* PROBLEM TO SOLVE
Find every line in the data that contains the word "следует". Return each of those lines.

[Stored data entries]

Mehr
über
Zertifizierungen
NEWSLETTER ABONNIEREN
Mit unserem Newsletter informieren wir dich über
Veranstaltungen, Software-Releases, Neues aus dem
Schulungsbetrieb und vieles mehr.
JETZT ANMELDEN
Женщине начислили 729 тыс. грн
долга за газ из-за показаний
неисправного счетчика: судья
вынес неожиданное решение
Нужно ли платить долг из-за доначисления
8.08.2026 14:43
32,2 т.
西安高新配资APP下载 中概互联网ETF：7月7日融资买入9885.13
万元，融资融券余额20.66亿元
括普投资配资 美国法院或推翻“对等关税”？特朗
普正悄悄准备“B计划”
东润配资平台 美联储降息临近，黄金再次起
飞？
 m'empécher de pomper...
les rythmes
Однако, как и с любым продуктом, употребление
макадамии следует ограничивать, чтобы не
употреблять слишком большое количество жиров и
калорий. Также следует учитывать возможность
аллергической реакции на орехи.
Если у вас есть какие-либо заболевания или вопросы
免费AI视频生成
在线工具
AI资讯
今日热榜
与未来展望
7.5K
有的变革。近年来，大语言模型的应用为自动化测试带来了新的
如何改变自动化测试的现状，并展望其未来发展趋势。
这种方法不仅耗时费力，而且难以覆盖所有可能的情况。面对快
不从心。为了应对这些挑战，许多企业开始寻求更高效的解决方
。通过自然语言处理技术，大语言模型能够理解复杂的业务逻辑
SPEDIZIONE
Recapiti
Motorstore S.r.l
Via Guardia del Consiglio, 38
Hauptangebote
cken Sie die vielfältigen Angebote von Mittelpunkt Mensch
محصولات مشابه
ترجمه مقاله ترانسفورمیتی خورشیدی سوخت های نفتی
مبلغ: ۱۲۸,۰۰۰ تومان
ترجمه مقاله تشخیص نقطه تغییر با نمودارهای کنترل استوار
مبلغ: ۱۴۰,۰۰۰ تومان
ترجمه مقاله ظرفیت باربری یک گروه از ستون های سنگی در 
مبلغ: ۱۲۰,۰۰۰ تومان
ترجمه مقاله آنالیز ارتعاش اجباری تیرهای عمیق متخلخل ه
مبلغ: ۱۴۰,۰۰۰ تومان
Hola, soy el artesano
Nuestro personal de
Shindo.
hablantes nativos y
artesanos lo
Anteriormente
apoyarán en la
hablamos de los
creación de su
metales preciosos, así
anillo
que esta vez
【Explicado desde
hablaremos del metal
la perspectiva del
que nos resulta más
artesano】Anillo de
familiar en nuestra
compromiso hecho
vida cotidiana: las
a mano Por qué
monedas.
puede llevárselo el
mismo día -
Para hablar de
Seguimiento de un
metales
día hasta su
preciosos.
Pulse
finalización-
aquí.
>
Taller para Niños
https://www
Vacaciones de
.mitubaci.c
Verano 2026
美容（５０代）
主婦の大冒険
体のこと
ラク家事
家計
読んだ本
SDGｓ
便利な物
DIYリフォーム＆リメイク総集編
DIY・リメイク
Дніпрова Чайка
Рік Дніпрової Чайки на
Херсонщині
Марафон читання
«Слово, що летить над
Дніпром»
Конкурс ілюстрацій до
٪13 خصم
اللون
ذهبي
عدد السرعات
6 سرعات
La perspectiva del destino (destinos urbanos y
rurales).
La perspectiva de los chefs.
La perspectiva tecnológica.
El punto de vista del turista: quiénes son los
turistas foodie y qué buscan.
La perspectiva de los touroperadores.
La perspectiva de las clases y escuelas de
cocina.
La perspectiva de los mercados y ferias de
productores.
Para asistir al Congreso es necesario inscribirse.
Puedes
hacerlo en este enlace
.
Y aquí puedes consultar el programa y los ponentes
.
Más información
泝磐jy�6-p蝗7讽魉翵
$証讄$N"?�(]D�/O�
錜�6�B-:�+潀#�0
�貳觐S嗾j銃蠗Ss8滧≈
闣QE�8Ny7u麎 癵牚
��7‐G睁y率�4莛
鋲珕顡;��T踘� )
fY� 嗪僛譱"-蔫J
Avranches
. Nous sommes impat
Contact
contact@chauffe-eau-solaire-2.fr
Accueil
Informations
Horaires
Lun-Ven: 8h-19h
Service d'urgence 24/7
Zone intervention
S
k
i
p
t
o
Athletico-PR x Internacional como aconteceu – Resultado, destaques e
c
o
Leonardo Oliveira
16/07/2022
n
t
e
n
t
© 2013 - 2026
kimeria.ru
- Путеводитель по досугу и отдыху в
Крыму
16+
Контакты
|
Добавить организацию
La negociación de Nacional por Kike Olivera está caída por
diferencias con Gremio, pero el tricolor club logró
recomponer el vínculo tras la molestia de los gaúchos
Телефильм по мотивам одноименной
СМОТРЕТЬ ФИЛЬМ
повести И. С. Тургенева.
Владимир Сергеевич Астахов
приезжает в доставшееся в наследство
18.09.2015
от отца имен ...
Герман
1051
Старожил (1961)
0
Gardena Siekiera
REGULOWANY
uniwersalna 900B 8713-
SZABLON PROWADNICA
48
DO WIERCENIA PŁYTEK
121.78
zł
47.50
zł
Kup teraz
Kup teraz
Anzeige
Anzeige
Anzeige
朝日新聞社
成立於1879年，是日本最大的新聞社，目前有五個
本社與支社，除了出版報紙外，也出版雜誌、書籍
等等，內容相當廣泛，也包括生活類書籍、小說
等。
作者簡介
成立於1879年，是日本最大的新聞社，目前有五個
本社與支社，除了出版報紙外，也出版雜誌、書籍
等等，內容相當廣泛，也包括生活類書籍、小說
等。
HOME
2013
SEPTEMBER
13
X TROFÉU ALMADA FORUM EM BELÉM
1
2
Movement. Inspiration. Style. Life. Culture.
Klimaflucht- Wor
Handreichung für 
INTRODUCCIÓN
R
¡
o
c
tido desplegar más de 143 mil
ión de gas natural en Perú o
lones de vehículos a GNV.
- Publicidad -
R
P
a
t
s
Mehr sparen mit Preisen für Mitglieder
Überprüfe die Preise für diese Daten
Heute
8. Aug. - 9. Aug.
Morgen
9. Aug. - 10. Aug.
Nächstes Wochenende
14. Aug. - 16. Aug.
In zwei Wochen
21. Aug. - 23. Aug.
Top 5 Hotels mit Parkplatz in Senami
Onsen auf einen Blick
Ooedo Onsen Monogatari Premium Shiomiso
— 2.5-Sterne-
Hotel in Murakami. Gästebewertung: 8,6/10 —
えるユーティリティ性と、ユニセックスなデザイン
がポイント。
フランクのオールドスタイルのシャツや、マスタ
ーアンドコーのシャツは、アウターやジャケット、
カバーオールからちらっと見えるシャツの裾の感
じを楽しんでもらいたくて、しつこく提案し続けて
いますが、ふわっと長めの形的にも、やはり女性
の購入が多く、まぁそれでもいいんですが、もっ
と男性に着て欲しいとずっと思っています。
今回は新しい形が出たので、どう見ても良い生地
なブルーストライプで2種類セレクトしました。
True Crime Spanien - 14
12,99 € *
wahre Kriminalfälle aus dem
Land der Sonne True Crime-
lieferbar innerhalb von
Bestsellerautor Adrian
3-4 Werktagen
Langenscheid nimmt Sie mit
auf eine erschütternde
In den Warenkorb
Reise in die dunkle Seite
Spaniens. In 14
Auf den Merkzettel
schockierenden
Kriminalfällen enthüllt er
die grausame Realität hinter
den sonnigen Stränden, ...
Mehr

* ANSWER FOR THIS EXERCISE
макадамии следует ограничивать, чтобы не
калорий. Также следует учитывать возможность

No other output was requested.